January 22 in those times was a public holiday. For what reason? the younger folk may ask. Well, the people who had colonized this country had decided that the indigenous people who inhabited here, the Kalinago, did not really have any existence worthy of note before the coming of European settlers. They traced their limited knowledge back to the voyages of an Italian seafarer, Cristoforo Colombo, Christopher Columbus in English, who had lost his way in an attempt to reach the Far East. He had thus erroneously thought that he had arrived there, and the conclusion was drawn that the Europeans had “discovered” a new continent. It mattered not that they found people living on these islands, from henceforth, the history of the Caribbean would begin with the voyages of Columbus.

So, when we studied history in school, the first thing we learnt was that “Christopher Columbus discovered St. Vincent on January 22, 1498”. But there was a problem, for Columbus on his third voyage never left Spain before May 30, 1498. So, we were being forced to live an historical lie, celebrating our supposed “discovery” and then having it all wrong where dates were concerned.

But colonial society in its insistence that nothing existed before the European coming, persisted with the January 22 farce. So successful were they that even when the historical truths were laid bare and scholars pointed out the absurdity of the “discovery” of peoples, among our own people there was strong objection when it was first proposed that the January 22nd holiday be removed from the calendar.

It took years of agitation and lobbying with groups like the Democratic Freedom Movement, (special mention to the late Eddy Griffith and Dr. Kenneth John), the various Black Power organizations which merged to form YULIMO, intellectuals at home (Dr. Adrian Fraser) and abroad among them the first Vincentian to play Test cricket for the West Indies, the late Alfie Roberts, and above all the National Youth Council, which persisted with the demand, before this blot on our history could be removed.

Even then, the Vincentian establishment and those strongly influenced by colonialism, while forced to accept the historical fallacy, persisted with efforts to maintain the “discovery” myth. January 22 as a public holiday remained on the calendar almost to the end of the last century. Though there were no official functions, sporting bodies organized events such as popular road races and local people did what they do on other public holidays- picnics on the beach, fetes, parties etc.
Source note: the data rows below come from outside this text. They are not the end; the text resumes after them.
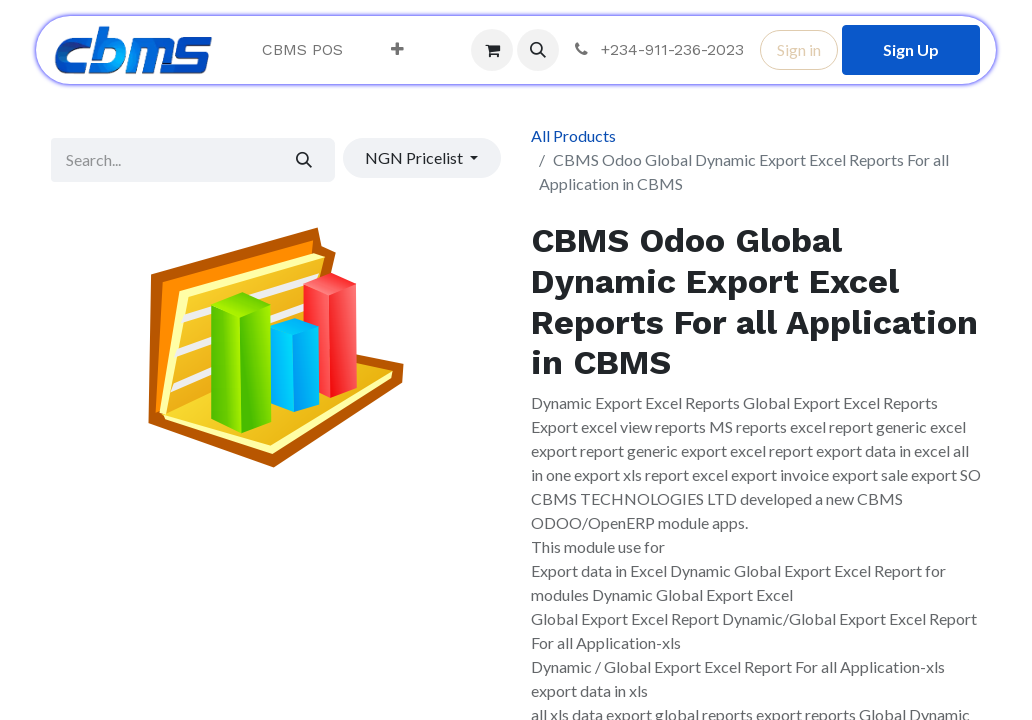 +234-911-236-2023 (657, 49)
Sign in (799, 49)
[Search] (304, 160)
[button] (538, 50)
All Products (573, 135)
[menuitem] (302, 50)
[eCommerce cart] (492, 50)
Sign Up (911, 49)
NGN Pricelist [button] (415, 157)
Yet such was the strength of the anti-colonial sentiment, that even the Prime Minister of the time, the late Sir James Mitchell had to make a concession, keeping the “discovery day” holiday under the pretense of January 22 becoming “National Day”. What could be “national’ about such a day of shame being a “National day” is beyond understanding!

Fortunately, the national movement firmly rejected the attempt and forced Mitchell’s administration in its last days, then headed by his successor, Arnhim Eustace, to recognize March 14, the date when the indigenous leader Paramount Chief Chatoyer was killed, as National Heroes Day. It became a public holiday for the first time in 2002 after the Unity Labour Party administration took office in 2001.

To most of the younger people, the March 14 holiday is taken for granted, as are historic days like Independence and Emancipation Day. But it is important to remind them of these struggles, that you cannot “discover” a people or place and that our history, especially that of our indigenous people must be respected.

We are not alone in this. All over the world, peoples who were once colonized, suffered genocide and slavery and the denigration of their culture are determined to end the vestiges of colonialism. Throughout the Americas, in Africa, and Asia, the flag of decolonization continues to be flown. Even on Monday of this week, the indigenous Aboriginal people of Australia repeated their demand for an end to the January 26 holiday, called Australia Day. It was the day on which 11 British ships brought the first prisoners from Britain who started the colonization process.

No more “discovery”, the time has come for reparations.

Renwick Rose is a community activist and social commentator.